Most people’s concept of kind of an inlay or an inset is that Arthrosurface device, which is very different from a technical standpoint and the bi-mechanical principles of it.
So I think that that is the first thing that I would tell people is that your preconceived notion with regards to what this implant is is not what is currently available on the market for public consumption.
The second thing I would say is that it really doesn’t change your surgical steps if you want to think of it. It doesn’t significantly alter the process of doing the standard total shoulder and the glenoid component.
Sometimes that can worry surgeons is that doing new things or multiple different steps or using extremely different types of instrumentation can be intimidating, and I tell them that’s not the case with this. It’s actually even simpler and more basic.
The third concern that people typically will have with this when I’m talking to them is bone removal. Their concern is that because this is an inset glenoid implant, they’re actually removing more bone than you typically would with an onlay implant and that is actually not correct.

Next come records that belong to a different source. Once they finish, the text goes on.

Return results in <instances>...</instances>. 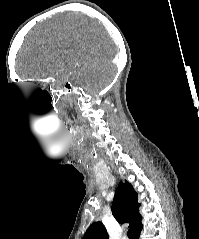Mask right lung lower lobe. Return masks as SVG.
Segmentation results:
<instances>
[{"instance_id":"98d812e1","label":"right lung lower lobe","mask_w":199,"mask_h":239,"mask_svg":"<svg viewBox=\"0 0 199 239\" xmlns=\"http://www.w3.org/2000/svg\"><path fill=\"white\" fill-rule=\"evenodd\" d=\"M141 230H142V224H140V226L136 230H134L135 239H139Z\"/></svg>"}]
</instances>
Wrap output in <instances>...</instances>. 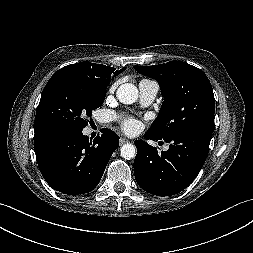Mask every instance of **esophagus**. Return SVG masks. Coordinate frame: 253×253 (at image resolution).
<instances>
[{
	"mask_svg": "<svg viewBox=\"0 0 253 253\" xmlns=\"http://www.w3.org/2000/svg\"><path fill=\"white\" fill-rule=\"evenodd\" d=\"M127 142H129V140L126 139V138H123V137H121L120 140H119L120 145H123V144H125Z\"/></svg>",
	"mask_w": 253,
	"mask_h": 253,
	"instance_id": "esophagus-1",
	"label": "esophagus"
}]
</instances>
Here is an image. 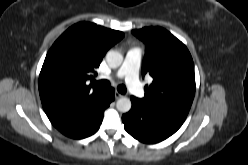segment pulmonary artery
Instances as JSON below:
<instances>
[{
	"mask_svg": "<svg viewBox=\"0 0 248 165\" xmlns=\"http://www.w3.org/2000/svg\"><path fill=\"white\" fill-rule=\"evenodd\" d=\"M142 57V50L138 47L131 48L124 59L120 69L112 76H103L102 78L113 79L124 78L130 91L138 98L144 96V89L139 81V67Z\"/></svg>",
	"mask_w": 248,
	"mask_h": 165,
	"instance_id": "obj_1",
	"label": "pulmonary artery"
}]
</instances>
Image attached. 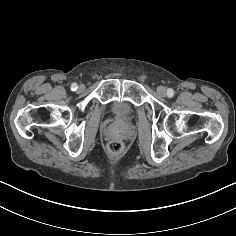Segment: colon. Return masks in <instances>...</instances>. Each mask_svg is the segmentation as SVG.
Masks as SVG:
<instances>
[{"instance_id":"5ec220e1","label":"colon","mask_w":236,"mask_h":236,"mask_svg":"<svg viewBox=\"0 0 236 236\" xmlns=\"http://www.w3.org/2000/svg\"><path fill=\"white\" fill-rule=\"evenodd\" d=\"M108 148L112 153H119L122 150L123 145L119 140H112L109 142Z\"/></svg>"}]
</instances>
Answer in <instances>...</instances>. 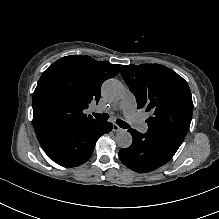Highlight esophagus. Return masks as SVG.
Instances as JSON below:
<instances>
[{"instance_id":"esophagus-1","label":"esophagus","mask_w":219,"mask_h":219,"mask_svg":"<svg viewBox=\"0 0 219 219\" xmlns=\"http://www.w3.org/2000/svg\"><path fill=\"white\" fill-rule=\"evenodd\" d=\"M123 129L120 128L117 124H113V131L114 132H121Z\"/></svg>"}]
</instances>
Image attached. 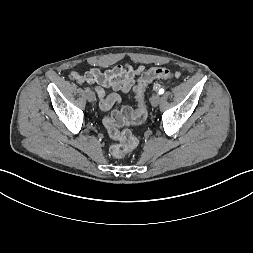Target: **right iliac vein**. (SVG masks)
Instances as JSON below:
<instances>
[{
    "instance_id": "right-iliac-vein-1",
    "label": "right iliac vein",
    "mask_w": 253,
    "mask_h": 253,
    "mask_svg": "<svg viewBox=\"0 0 253 253\" xmlns=\"http://www.w3.org/2000/svg\"><path fill=\"white\" fill-rule=\"evenodd\" d=\"M86 97H87V100H88L89 102H94L95 99H96L95 93H94L93 91L87 92Z\"/></svg>"
}]
</instances>
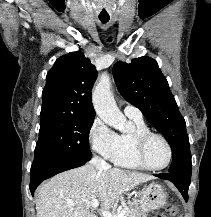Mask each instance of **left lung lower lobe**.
<instances>
[{"label":"left lung lower lobe","instance_id":"1","mask_svg":"<svg viewBox=\"0 0 211 217\" xmlns=\"http://www.w3.org/2000/svg\"><path fill=\"white\" fill-rule=\"evenodd\" d=\"M156 177L170 180L181 192L184 200L188 201V188L190 185L191 174L183 172H168L163 174H157Z\"/></svg>","mask_w":211,"mask_h":217}]
</instances>
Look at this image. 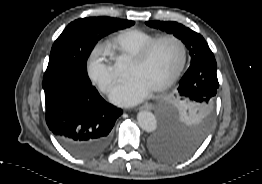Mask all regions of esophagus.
<instances>
[{
  "label": "esophagus",
  "mask_w": 262,
  "mask_h": 184,
  "mask_svg": "<svg viewBox=\"0 0 262 184\" xmlns=\"http://www.w3.org/2000/svg\"><path fill=\"white\" fill-rule=\"evenodd\" d=\"M154 107L155 106L152 103H145V104L139 106L138 109H140V110H153Z\"/></svg>",
  "instance_id": "1"
}]
</instances>
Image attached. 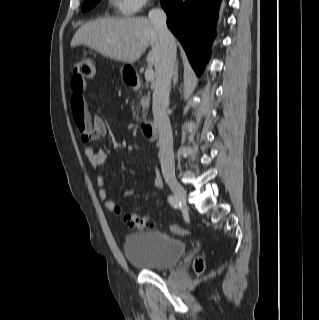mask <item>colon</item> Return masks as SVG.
<instances>
[{"label":"colon","mask_w":319,"mask_h":320,"mask_svg":"<svg viewBox=\"0 0 319 320\" xmlns=\"http://www.w3.org/2000/svg\"><path fill=\"white\" fill-rule=\"evenodd\" d=\"M96 70V62L93 59H80L76 61L74 64L73 78H76L80 83H85L86 81L93 80L95 78ZM73 116L81 141L88 142L92 140V128L84 114L75 113L73 114ZM115 212L122 215L123 222L125 226L129 229H146L151 228L153 226L148 216H141L136 214L135 212H123L122 209L118 206L115 207ZM170 231L177 235L188 234V231L186 229L175 224L170 226ZM203 268V261L197 260L195 262V269L198 272H201Z\"/></svg>","instance_id":"colon-1"}]
</instances>
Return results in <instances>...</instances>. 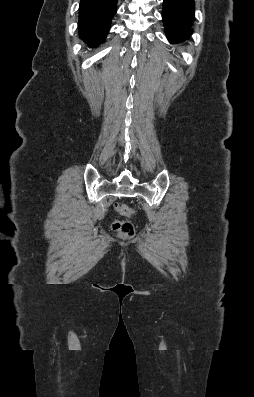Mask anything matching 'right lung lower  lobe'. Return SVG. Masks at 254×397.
Here are the masks:
<instances>
[{
	"mask_svg": "<svg viewBox=\"0 0 254 397\" xmlns=\"http://www.w3.org/2000/svg\"><path fill=\"white\" fill-rule=\"evenodd\" d=\"M117 0H80L79 34L91 47L105 41Z\"/></svg>",
	"mask_w": 254,
	"mask_h": 397,
	"instance_id": "right-lung-lower-lobe-1",
	"label": "right lung lower lobe"
}]
</instances>
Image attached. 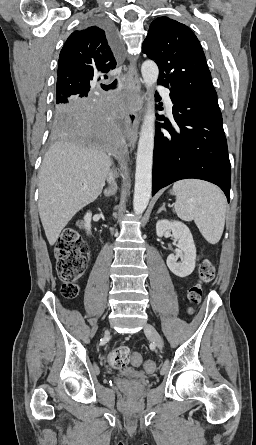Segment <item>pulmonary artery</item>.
Returning a JSON list of instances; mask_svg holds the SVG:
<instances>
[{"instance_id":"e3ab8cb5","label":"pulmonary artery","mask_w":256,"mask_h":445,"mask_svg":"<svg viewBox=\"0 0 256 445\" xmlns=\"http://www.w3.org/2000/svg\"><path fill=\"white\" fill-rule=\"evenodd\" d=\"M163 93H164V101H165V105H166V107H167L168 109H171V107H172V102H171V99H170V97H169V91L164 90Z\"/></svg>"}]
</instances>
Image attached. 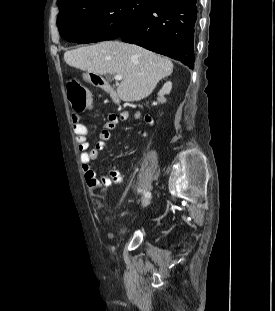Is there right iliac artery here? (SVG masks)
<instances>
[{"mask_svg":"<svg viewBox=\"0 0 275 311\" xmlns=\"http://www.w3.org/2000/svg\"><path fill=\"white\" fill-rule=\"evenodd\" d=\"M140 192H143L145 198H150L151 197V193L148 191H142L141 189H139Z\"/></svg>","mask_w":275,"mask_h":311,"instance_id":"right-iliac-artery-1","label":"right iliac artery"}]
</instances>
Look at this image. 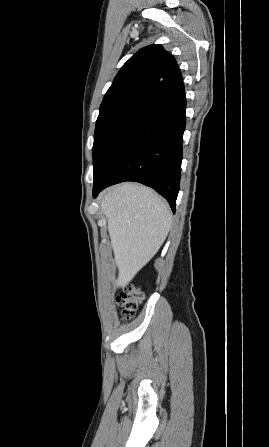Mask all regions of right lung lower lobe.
Here are the masks:
<instances>
[{
	"label": "right lung lower lobe",
	"mask_w": 269,
	"mask_h": 447,
	"mask_svg": "<svg viewBox=\"0 0 269 447\" xmlns=\"http://www.w3.org/2000/svg\"><path fill=\"white\" fill-rule=\"evenodd\" d=\"M185 110L180 81L126 116L93 162V196L109 185L136 181L155 189L175 212Z\"/></svg>",
	"instance_id": "right-lung-lower-lobe-1"
}]
</instances>
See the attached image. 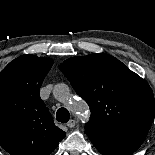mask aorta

Volumetrically, you’re probably removing less bone because with this implant, you don’t have to correct as much in terms of their version when you’re actually putting the implant in.
In many ways when we’re doing a typical onlay, we’re correcting and we’re moving bone, and so you have to correct some with this, but you probably don’t have to correct as much with this implant, and therefore the overall amount of bone that you’re actually probably removing is actually less than a typical onlay implant.
So those three things.
1). It’s not like what everyone else has. With the other implants out there, basically the Arthrosurface, which everyone kind of has this impression of what this really is, it’s a completely different design, mechanics are different, etc..
2. That it doesn’t add steps and it’s very similar to what you’re used to, and even probably more simple.
3. The concern about bone removal is that the relative amount of bone removal is probably the same or even less than a standard onlay implant.
David Blue: Would you have any tips or pieces of advice that you would give other surgeons when they’re first using the system?
Dr. Tashjian: Yes – use it in a simple situation first.
Don’t try to use it in a C-type glenoid or a highly subluxxed or highly eroded glenoid. Take the easiest glenoid, A-type, A1 glenoid that you can possibly get, and use that as the first cases, or case, or cases that you do to get comfortable with the instrumentation.